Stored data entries
+---+
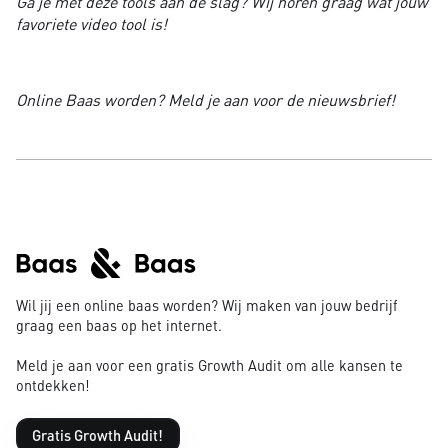
Ga je met deze tools aan de slag? Wij horen graag wat jouw
favoriete video tool is!
Online Baas worden? Meld je aan voor de nieuwsbrief!
Wil jij een online baas worden? Wij maken van jouw bedrijf
graag een baas op het internet.
Meld je aan voor een gratis Growth Audit om alle kansen te
ontdekken!
Gratis Growth Audit!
+---+
- _WHAT NEEDS TO BE DONE_: Each record should be quoted exactly, with the images omitted.

- _OUTPUT OF THE EXERCISE_:
Ga je met deze tools aan de slag? Wij horen graag wat jouw
favoriete video tool is!
Online Baas worden? Meld je aan voor de nieuwsbrief!
Wil jij een online baas worden? Wij maken van jouw bedrijf
graag een baas op het internet.
Meld je aan voor een gratis Growth Audit om alle kansen te
ontdekken!
Gratis Growth Audit!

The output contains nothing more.